Embedded tech has more cases that swing the other way, where the cost or variance is too much and a simpler in-order core is used instead. Don't need a fat OOO core when you have a known platform with a compact in-order CPU core + dedicated on-chip SRAM that can give reliably low latency.
Brian@reddit
Optimising can be a bit weird like that. Back in the day it was a straightforward matter of stuff like counting cycles, but as CPUs have got more complicated, the dominant factor in speed has become "Do stuff that doesn't fuck up the hardware level optimisations". We kind of end up with the tail wagging the dog a bit: the stuff that is there to speed up user-written code now becomes the target for that code.
bart9h@reddit
The title is misleading.
The optimized version slows ME down.
wrecklord0@reddit
But the new code now has to perform a memory store at array[j] in a location that depends on whether the previous loop incremented j. Shouldn't this also prevent unfolding / pipeline optimizations? I see that it's faster in implementation but I wonder why, in terms of what the cpus ends up actually doing. How does it deal with having to store the data in a conditionally dependant position?
mattatghlabs@reddit
Before I even read the article, I assumed this was a strategic question. Often people will get mired in project planning because of all the what ifs.
Sea_Cap_2320@reddit
This is a great article for real time applications and very low level libraries. However to be honest, 99.99% of developers don't need to worry about this :)
Hiddencamper@reddit
True but I’d like my fresh out of the box windows laptop to use less than 16 gb ram and 40% cpu on meaningless bs and poorly optimized code.
TheRealPomax@reddit
It's knowing what's possible, even if you'll never need it, that makes you a better programmer =P
KentWallace@reddit
I read an interesting blog post awhile back where the author claimed to have written a nearly "if-less" Java codebase by using exceptions for all logical decisions instead of just errors. The code samples were elegant to read but on the other far extreme of performance than this post!
Leverkaas2516@reddit
Aside from performance, branchless paths can make it easier for the reader to reason about a segment of code, and easier to write tests for it. An okd colleague used to evangelize the technique for these reasons.

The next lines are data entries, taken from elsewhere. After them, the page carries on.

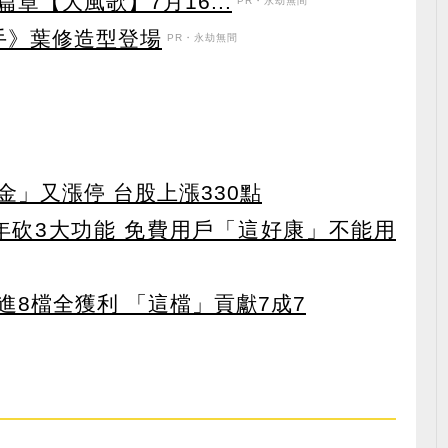
章【大風歌】7月16...
PR・永劫無間
手》葉修造型登場
PR・永劫無間
」又漲停 台股上漲330點
27年砍3大功能 免費用戶「這好康」不能用
8檔全獲利 「這檔」貢獻7成7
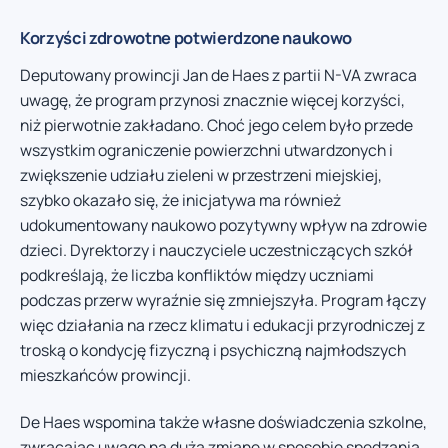
Korzyści zdrowotne potwierdzone naukowo
Deputowany prowincji Jan de Haes z partii N-VA zwraca
uwagę, że program przynosi znacznie więcej korzyści,
niż pierwotnie zakładano. Choć jego celem było przede
wszystkim ograniczenie powierzchni utwardzonych i
zwiększenie udziału zieleni w przestrzeni miejskiej,
szybko okazało się, że inicjatywa ma również
udokumentowany naukowo pozytywny wpływ na zdrowie
dzieci. Dyrektorzy i nauczyciele uczestniczących szkół
podkreślają, że liczba konfliktów między uczniami
podczas przerw wyraźnie się zmniejszyła. Program łączy
więc działania na rzecz klimatu i edukacji przyrodniczej z
troską o kondycję fizyczną i psychiczną najmłodszych
mieszkańców prowincji.
De Haes wspomina także własne doświadczenia szkolne,
zwracając uwagę na dużą zmianę w sposobie spędzania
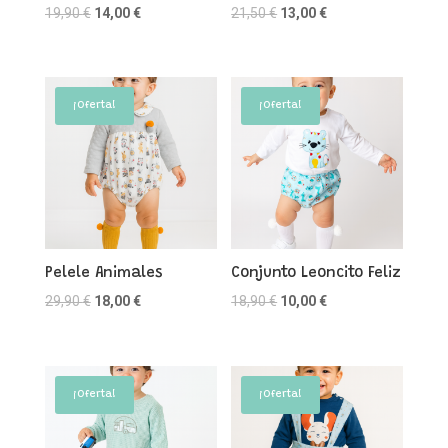
El
El
El
El
19,90
€
14,00
€
21,50
€
13,00
€
precio
precio
precio
precio
original
actual
original
actual
era:
es:
era:
es:
¡Oferta!
¡Oferta!
19,90 €.
14,00 €.
21,50 €.
13,00 €.
Pelele Animales
Conjunto Leoncito Feliz
El
El
El
El
29,90
€
18,00
€
18,90
€
10,00
€
precio
precio
precio
precio
original
actual
original
actual
era:
es:
era:
es:
¡Oferta!
¡Oferta!
29,90 €.
18,00 €.
18,90 €.
10,00 €.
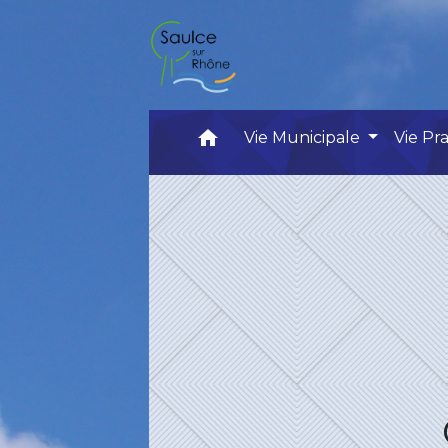
home
Vie Municipale
Vie Pr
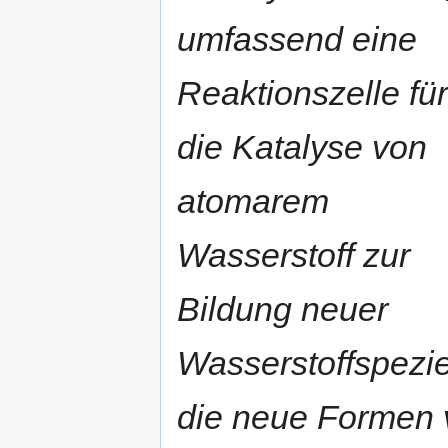
umfassend eine
Reaktionszelle für
die Katalyse von
atomarem
Wasserstoff zur
Bildung neuer
Wasserstoffspezi
die neue Formen 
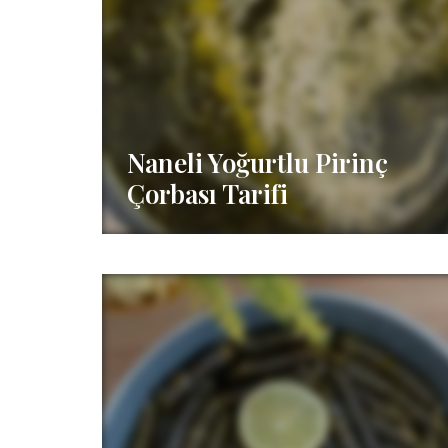
Naneli Yoğurtlu Pirinç
Çorbası Tarifi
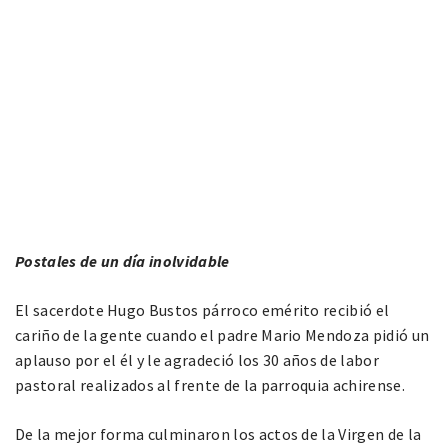
Postales de un día inolvidable
El sacerdote Hugo Bustos párroco emérito recibió el
cariño de la gente cuando el padre Mario Mendoza pidió un
aplauso por el él y le agradeció los 30 años de labor
pastoral realizados al frente de la parroquia achirense.
De la mejor forma culminaron los actos de la Virgen de la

Of course, like anything, you should make your code easy to understand and modify first. Don't make it obtuse just to get a tiny bit of performance, unless you've measured it and you need that performance.
SemaphoreBingo@reddit
Why is
small_numbersbeing updated at all?Also on
-O1godbolt shows that gcc 16.1 x64 converts to acmp.Raknarg@reddit
this seems like the kind of thing where if there's a simple change that would result in more efficient code, the compiler will generate better code with optimizations enabled.
Booty_Bumping@reddit
Your compiler is already making all reasonable branchless optimizations for you, the vast majority of the time.
oliver_extracts@reddit
i think it depends heavily on the layer. inner loop of a database engine, branchless tricks pay off. wiring up business logic, the readability tradeoff usually isnt worth it. and yeah Fidoz nailed it, most of us arent at Jane Street, the perf gap doesnt matter at our scale.
DrNybble@reddit
Look at the generated code with Godbolt, a lot of times I've seen that the compiler generates branchless code with an "if" statement anyways.
user_overflow@reddit
"On this benchmark, -O3 did not yield additional speedup, only larger generated code" - so this little maneuver is pointless if you use compiler properly
tomvorlostriddle@reddit
I thought that was some vague inspirational phrase about there is no trying and not taking no for an answer etc.